いったいいつから子どもの対応について相談を受けるようになったのか。

それはよくわからない。もっと言えば、それは自分の力としての表れなのか何なのかもわからない。

ただひとつたしかにわかるのは、私はあの日の自分とは違うということだ。

 

私はどんな経験を重ねてきたのか。

そしてそれを踏まえて、どう変わってきたのか。

そしてこれから、どのように変わっていくのか。

自分で歩くことで確かめられることが、確かにある。

 

現代は、インターネット、とりわけSNSの普及により、様々な考えや手法が簡単に閲覧できるし、簡単に発信できる。

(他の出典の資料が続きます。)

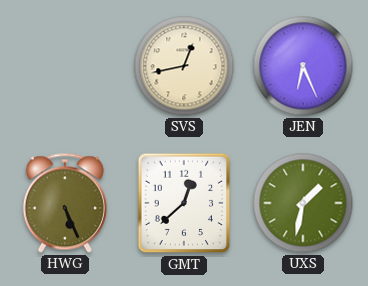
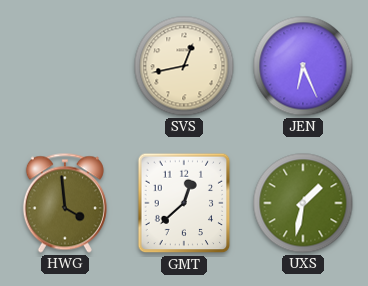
HWG: 5:26 -> 3:59
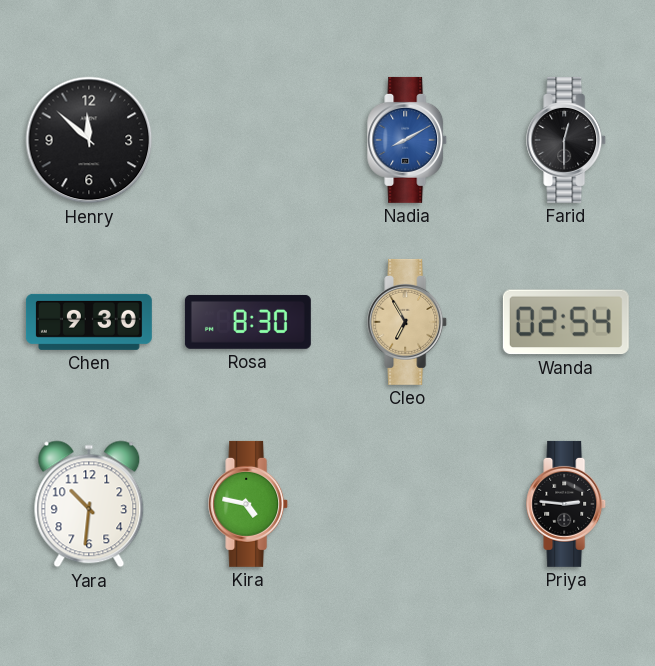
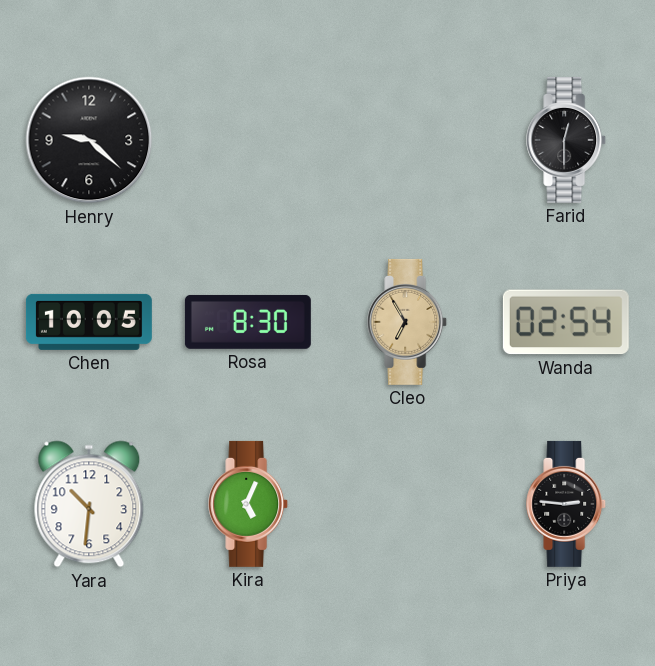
Henry: 11:52 -> 9:22
Nadia: 8:10 -> none
Chen: 9:30 -> 10:05
Kira: 4:47 -> 5:04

それにはきっと、良いところも良くないところもあると思う。

良いところは、見聞を広めることができることだと思う。

しかしそのような情報は出どころが不確実であったり、内容の信憑生が保証されていなかったり、表面上の部分しか見えなかったりする。

 

そうすると、そこには、私が10年間続けてきたような「積み重ね」もなければ「踏まえる」べき事実も見えない。

結局は画面の表層を軽く触れているだけになってしまう、という危険性も孕んでいる。

 

勉強することはいいことだ。

しかしながらやはり、自分の血肉となり、明日の自分を創っていくのは、皮膚呼吸して無我夢中で取り入れてきた酸素であったり、息を切らして駆け抜けてきた日々であったり、姿を変えながら自分を試してきた「今」の連続だったりする。

 

自分が目指しているものは何か。

その模索の道の中で見つけてきたものは何か。

その過程で築いてきたものは何か。

それを問い続けながら一歩、また一歩と足を出していくことが、「積み重ねる」ということと「踏まえる」ということなのだろう。

 

皮膚呼吸しながら、終わりなき旅は続く。